Pores in welds and porous laps will trap processing liquids. contaminating the process solutions and
yielding adhesion and appearance problems. Parts that are welded at high temperatures can
develop a scale that will require blasting or pickling to remove. Weld spatter must be avoided, as
these spots will have a reduced amount of corrosion resistance. Spatter should be removed by
grinding/sanding.
Brazing
Brazing yields the same basic problems as welding, except that the creation of dissimilar metals
cannot be avoided. In such cases, the plater must be informed as to what was used to braze the
components together, so that he or she can adjust the preparatory cycle accordingly or make other
modifications to the cleaning of the pari.
Soldering
Soldering should be performed after plating as much as possible. If soldering must be performed
before plating, the operation should be carefully controlled in terms of temperature and fluxing, to
yield as pore free a joint as possible. Avoid use of silver solder, if possible, as this requires extra
preparatory steps by the plater. Remove excessive amounts of flux from the parts before sending
them to the plater.
Drawing
The drawing operation utilizes lubricants that can be either easy or difficult for the plater to remove.

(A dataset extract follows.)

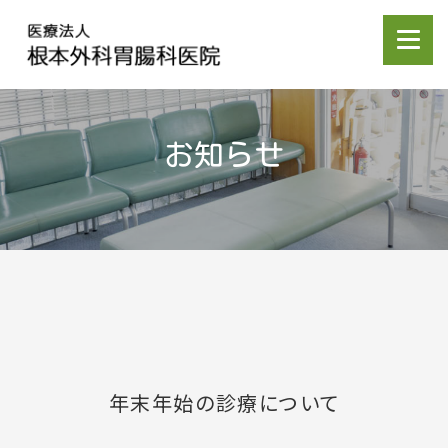
お知らせ
年末年始の診療について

Consult with the plater you intend to use to determine which cause problems. Drawing at the wrong
speed, with poorly maintained equipment, or without adequate lubrication can create surface
fissures that trap plating chemicals or can force lubricant deep into surface defects, yielding
blistering.
Annealing
Annealing at the wrong temperature or in the wrong atmosphere can leave oxides on the surface
that are very difficult to remove.
Case Hardening
Case hardening yields a high-carbon surface that yields large amounts of smut upon cleaning and
pickling. Careful control of the carbon content of the case to the minimum that will still yield the
desired case will reduce plating problems.
Shot Peening
Use of shot media that leave as little residue on the surface of the part is very important to the
plater. Glass beads leave residual glass on the surface that can be very difficult to remove. Cast iron
can leave graphite residues on the surface, which can be difficult to remove. Steel, ceramic, or
stainless steel shot usually results in a surface that is easier for the plater to prepare for plating.